Hacker News new | ask | show | jobs
by dzaima 696 days ago
It would be neat to have non-assembly options for things like this. A "load with unspecified elements for any values past the end of the allocation, UB only if the hardware doesn't like it" thing shouldn't be hard to support, even if just as an alias for the respective assembly invocations.

Additional neatness would be being able to request a guarantee that all allocations - malloc, stack, constants - have at least, say, 64 bytes of non-faulting addresses after them, though that is significantly more complex, requiring cooperation between a bunch of parts.

Annoying thing is that this is trivial with a custom allocator (as long as the compiler isn't told to consider the custom sub-allocations as separate), but then you're stuck not being able to use your SIMD stuff on anything outside your custom heap due to the very tiny chance of segfaulting.

Sanitizers/valgrind don't necessarily become pointless with this even - the past-the-end values are still undefined, can be tracked as such, and error on use.

4 comments

The sanctioned way to this would be masked aligned load intrinsics, alignment avoids page faults, masking avoids reading undef bits, being an intrinsic conveys the intent to the compiler so it'll know that this is not an OOB read.

The other option that I've seen discussed is adding a freezing load to LLVM that turns the undef bits into some unspecified but valid bit patterns.

> A "load with unspecified elements for any values past the end of the allocation, UB only if the hardware doesn't like it" thing shouldn't be hard to support

Not an expert, but to me this sounds like you want an alternative where behaviour for a read beyond the end of an allocation is merely implementation-defined, not undefined.
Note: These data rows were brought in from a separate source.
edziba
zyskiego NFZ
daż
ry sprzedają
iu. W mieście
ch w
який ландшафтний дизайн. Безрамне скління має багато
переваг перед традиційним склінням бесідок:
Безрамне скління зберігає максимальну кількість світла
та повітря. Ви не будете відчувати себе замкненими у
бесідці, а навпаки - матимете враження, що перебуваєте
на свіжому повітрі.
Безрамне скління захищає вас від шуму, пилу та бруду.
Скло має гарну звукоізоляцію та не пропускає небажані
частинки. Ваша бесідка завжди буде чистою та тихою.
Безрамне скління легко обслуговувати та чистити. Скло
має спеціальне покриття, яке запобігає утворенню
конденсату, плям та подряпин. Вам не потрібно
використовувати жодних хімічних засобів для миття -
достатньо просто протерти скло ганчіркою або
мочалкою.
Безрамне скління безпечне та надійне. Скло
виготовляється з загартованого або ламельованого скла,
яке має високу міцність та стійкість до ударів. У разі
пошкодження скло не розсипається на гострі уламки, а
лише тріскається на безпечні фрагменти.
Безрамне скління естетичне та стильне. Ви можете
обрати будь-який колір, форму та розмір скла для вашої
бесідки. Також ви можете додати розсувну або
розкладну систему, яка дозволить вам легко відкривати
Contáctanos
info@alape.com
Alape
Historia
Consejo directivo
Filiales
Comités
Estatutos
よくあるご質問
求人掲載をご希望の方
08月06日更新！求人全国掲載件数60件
That means the implementation (e.g. LLVM) has to document what they do — which may be platform-dependent — and the choice of whether it becomes undefined is up to the implementation.

The natural thing to do here for the implementation is of course to say "I'm just going to emit the load instruction, it may crash your program, better be prepared".
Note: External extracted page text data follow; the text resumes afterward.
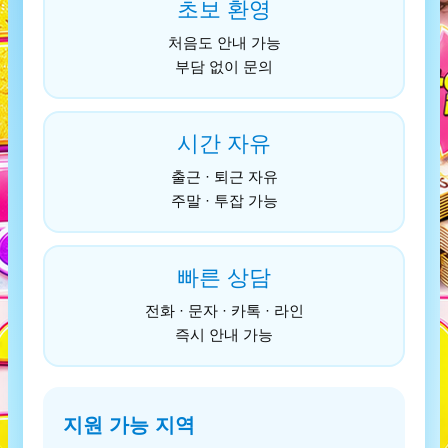
초보 환영
처음도 안내 가능
부담 없이 문의
시간 자유
출근 · 퇴근 자유
주말 · 투잡 가능
빠른 상담
전화 · 문자 · 카톡 · 라인
즉시 안내 가능
지원 가능 지역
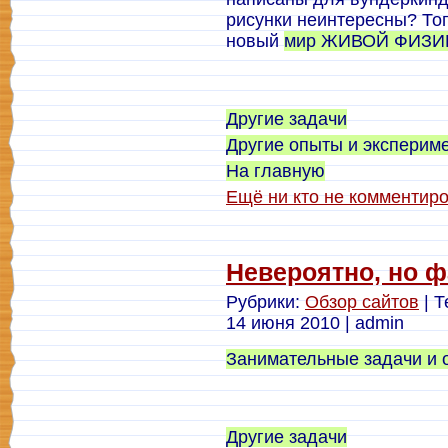
рисунки неинтересны? Тог
новый
мир ЖИВОЙ ФИЗИ
Другие задачи
Другие опыты и эксперим
На главную
Ещё ни кто не комментир
Невероятно, но ф
Рубрики:
Обзор сайтов
| Т
14 июня 2010 | admin
Занимательные задачи и 
Другие задачи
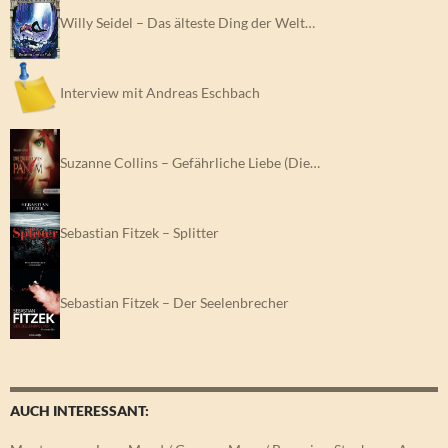
Willy Seidel – Das älteste Ding der Welt…
Interview mit Andreas Eschbach
Suzanne Collins – Gefährliche Liebe (Die…
Sebastian Fitzek – Splitter
Sebastian Fitzek – Der Seelenbrecher
AUCH INTERESSANT:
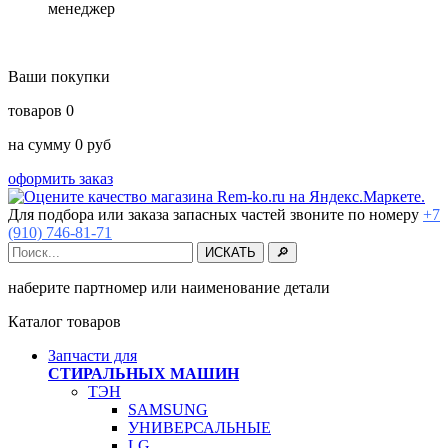
менеджер
Ваши покупки
товаров
0
на сумму
0
руб
оформить заказ
Для подбора или заказа запасных частей звоните по номеру
+7
(910) 746-81-71
наберите партномер или наименование детали
Каталог товаров
Запчасти для
СТИРАЛЬНЫХ МАШИН
ТЭН
SAMSUNG
УНИВЕРСАЛЬНЫЕ
LG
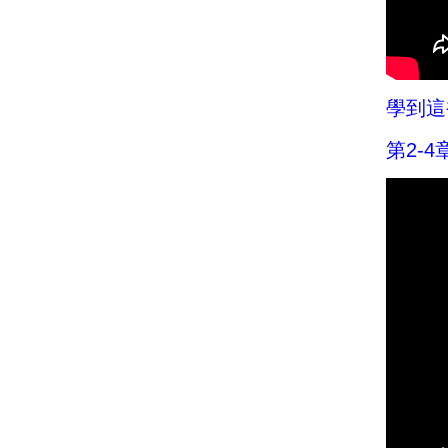
學到這
第2-4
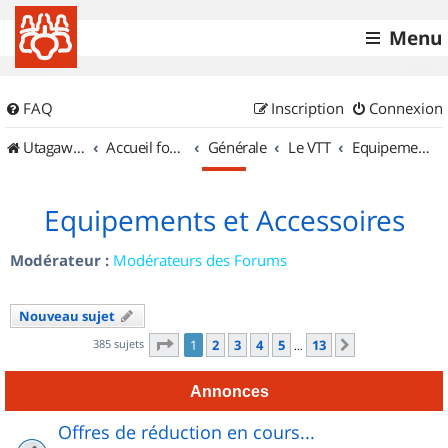
Menu
FAQ
Inscription
Connexion
UtagawaVTT (Randos VTT et VTTAE avec traces GPS)
Accueil forum
Générale
Le VTT
Equipements et Accessoires
Equipements et Accessoires
Modérateur :
Modérateurs des Forums
Nouveau sujet
Page
1
sur
13
385 sujets
1
2
3
4
5
13
Suivant
…
Annonces
Offres de réduction en cours...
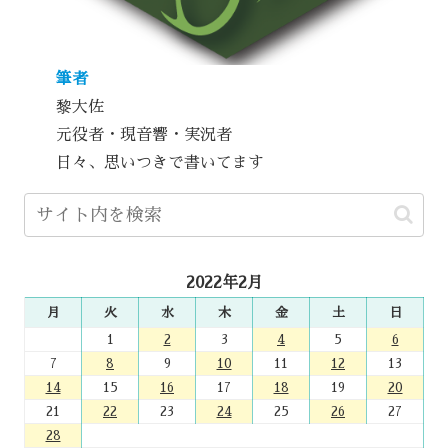
筆者
黎大佐
元役者・現音響・実況者
日々、思いつきで書いてます
2022年2月
月
火
水
木
金
土
日
1
2
3
4
5
6
7
8
9
10
11
12
13
14
15
16
17
18
19
20
21
22
23
24
25
26
27
28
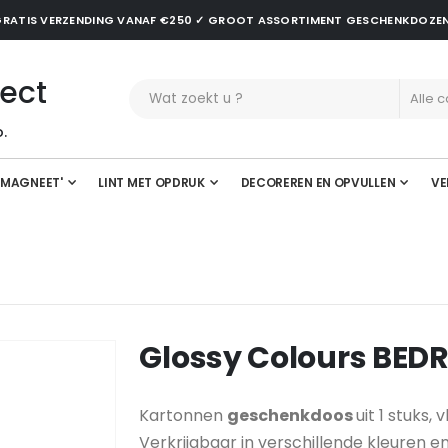
✓ GRATIS VERZENDING VANAF €250 ✓ GROOT ASSORTIMENT GESCHENKDOZE
ect
.
'MAGNEET'
LINT MET OPDRUK
DECOREREN EN OPVULLEN
VE
Glossy Colours BED
Kartonnen
geschenkdoos
uit 1 stuks,
Verkrijgbaar in verschillende kleuren e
Here it'd be perfectly fine to define it as "completely arbitrary bits past the end, potentially even differing between back-to-back calls of loading the same memory"; specific backends will end up refining that of course. In LLVM those bytes would behave as freeze(poison).
Not every platform in existence will return data when asked to access stuff out of bounds, even when sufficiently aligned. So you wouldn't want to bake into the standard that valid bits must be returned; you'd want to allow crashing, in the standard. An implementation might then define that for suitably aligned addresses, data will be returned (just not necessarily sensible data).
It should still be with "UB only if the hardware doesn't like it", of course. If weird funky hardware not following usual memory paging is of worry, providing a "memory_protection_granularity" constant is trivial, to be used instead of the page size for the check (and said funky hardware could set it to 1, thus always failing).

Alternatively, a different API would be returning an optional of the loaded data, having the stdlib/language/backend convert that to the appropriate boundary check (or always returning a None if impossible).

Ideally there'd be languages that can be at least configured into providing more "unsafe" useful things, even if at the expense of not having the code be compilable targeting funky hardware that noone would run the software in question on anyway.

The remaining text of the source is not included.